_Exercise_
Although the data below holds other lines too, output only those from the line with "prendas que resisten el paso del" up to and including the line with "NIT 805.025.631 – 6", exactly as they appear.

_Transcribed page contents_
╔══

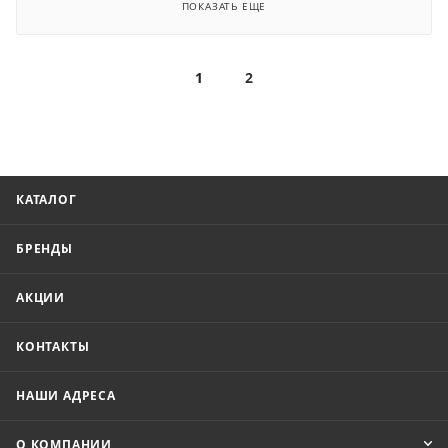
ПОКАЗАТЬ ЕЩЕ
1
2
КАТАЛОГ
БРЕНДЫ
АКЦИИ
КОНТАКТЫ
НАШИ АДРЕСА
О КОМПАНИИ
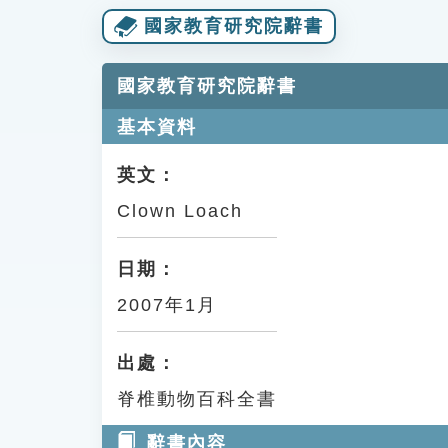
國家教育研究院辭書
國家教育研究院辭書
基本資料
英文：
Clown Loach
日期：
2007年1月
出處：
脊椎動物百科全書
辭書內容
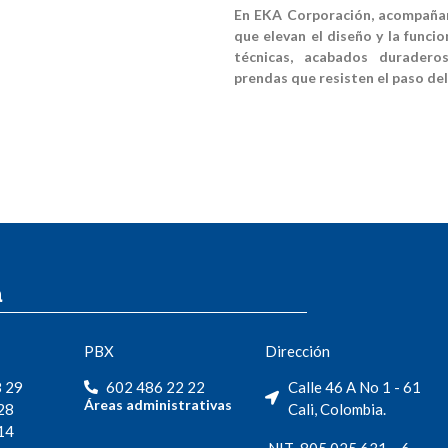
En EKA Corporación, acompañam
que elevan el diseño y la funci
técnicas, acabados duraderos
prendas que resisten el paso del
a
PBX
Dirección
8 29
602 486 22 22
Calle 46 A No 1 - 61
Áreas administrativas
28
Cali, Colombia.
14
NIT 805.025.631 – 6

╚══
╔══

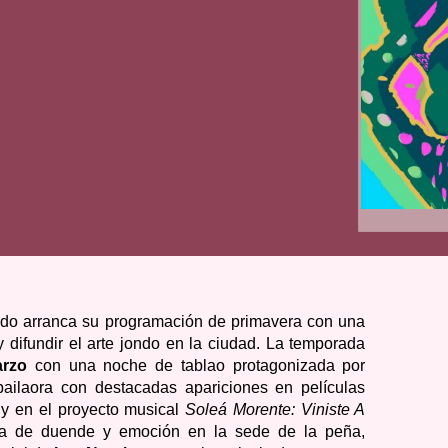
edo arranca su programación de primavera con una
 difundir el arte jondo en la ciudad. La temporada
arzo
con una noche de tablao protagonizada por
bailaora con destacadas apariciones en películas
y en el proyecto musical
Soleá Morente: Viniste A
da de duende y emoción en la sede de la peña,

╚══
╔══

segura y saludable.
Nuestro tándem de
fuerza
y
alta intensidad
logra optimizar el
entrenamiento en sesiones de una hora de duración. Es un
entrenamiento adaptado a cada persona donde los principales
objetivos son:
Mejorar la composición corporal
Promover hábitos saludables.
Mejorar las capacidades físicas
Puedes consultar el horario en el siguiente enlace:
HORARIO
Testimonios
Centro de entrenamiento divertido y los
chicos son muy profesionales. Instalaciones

╚══

_Answer for this exercise_
prendas que resisten el paso del
a
PBX
Dirección
8 29
602 486 22 22
Calle 46 A No 1 - 61
Áreas administrativas
28
Cali, Colombia.
14
NIT 805.025.631 – 6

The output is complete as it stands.